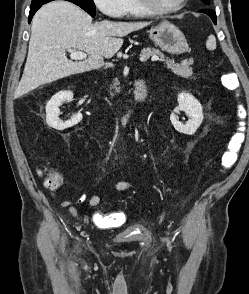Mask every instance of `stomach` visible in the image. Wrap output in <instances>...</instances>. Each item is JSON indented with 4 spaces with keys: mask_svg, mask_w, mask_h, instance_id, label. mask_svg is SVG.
Listing matches in <instances>:
<instances>
[{
    "mask_svg": "<svg viewBox=\"0 0 249 294\" xmlns=\"http://www.w3.org/2000/svg\"><path fill=\"white\" fill-rule=\"evenodd\" d=\"M149 37L161 49L171 54H182L187 51V40L182 31L169 21H161L148 31Z\"/></svg>",
    "mask_w": 249,
    "mask_h": 294,
    "instance_id": "obj_1",
    "label": "stomach"
}]
</instances>
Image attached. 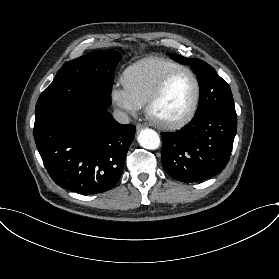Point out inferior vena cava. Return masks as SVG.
Returning a JSON list of instances; mask_svg holds the SVG:
<instances>
[{"label": "inferior vena cava", "instance_id": "inferior-vena-cava-1", "mask_svg": "<svg viewBox=\"0 0 279 279\" xmlns=\"http://www.w3.org/2000/svg\"><path fill=\"white\" fill-rule=\"evenodd\" d=\"M113 118L120 124H129V116L122 110L116 109L113 111Z\"/></svg>", "mask_w": 279, "mask_h": 279}]
</instances>
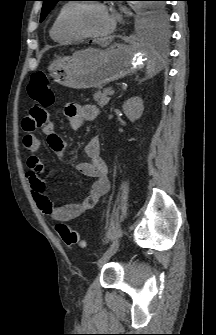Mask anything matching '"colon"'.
I'll return each mask as SVG.
<instances>
[{
  "label": "colon",
  "instance_id": "5ec220e1",
  "mask_svg": "<svg viewBox=\"0 0 216 335\" xmlns=\"http://www.w3.org/2000/svg\"><path fill=\"white\" fill-rule=\"evenodd\" d=\"M27 90L35 104H43V108L51 107L56 100V92L51 87L47 75L42 71L34 72L31 75ZM56 231L67 246L82 249L86 247V243L80 238L79 233L69 225L60 222L56 225Z\"/></svg>",
  "mask_w": 216,
  "mask_h": 335
}]
</instances>
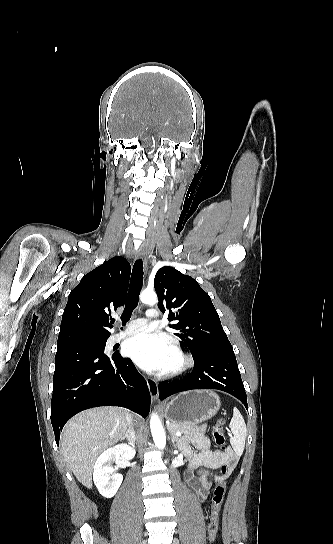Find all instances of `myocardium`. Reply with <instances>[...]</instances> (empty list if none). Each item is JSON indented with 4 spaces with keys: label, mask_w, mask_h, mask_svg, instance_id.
I'll return each mask as SVG.
<instances>
[{
    "label": "myocardium",
    "mask_w": 333,
    "mask_h": 544,
    "mask_svg": "<svg viewBox=\"0 0 333 544\" xmlns=\"http://www.w3.org/2000/svg\"><path fill=\"white\" fill-rule=\"evenodd\" d=\"M172 352L177 358V364L163 372V376L167 378L177 377L184 374L190 370L194 364L193 358L180 346L173 344Z\"/></svg>",
    "instance_id": "obj_1"
}]
</instances>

+ + + + +

◆ **Aim of the exercise**:
Lines from the one holding "Find all instances" to the end of the data, both ends included, are to be given again exactly; no pictures belong in the copy.

◆ **Result**:
Find all instances of `myocardium`. Reply with <instances>[...]</instances> (empty list if none). Each item is JSON indented with 4 spaces with keys: label, mask_w, mask_h, mask_svg, instance_id.
I'll return each mask as SVG.
<instances>
[{
    "label": "myocardium",
    "mask_w": 333,
    "mask_h": 544,
    "mask_svg": "<svg viewBox=\"0 0 333 544\" xmlns=\"http://www.w3.org/2000/svg\"><path fill=\"white\" fill-rule=\"evenodd\" d=\"M172 352L177 358V364L163 372V376L167 378L177 377L184 374L190 370L194 364L193 358L180 346L173 344Z\"/></svg>",
    "instance_id": "obj_1"
}]
</instances>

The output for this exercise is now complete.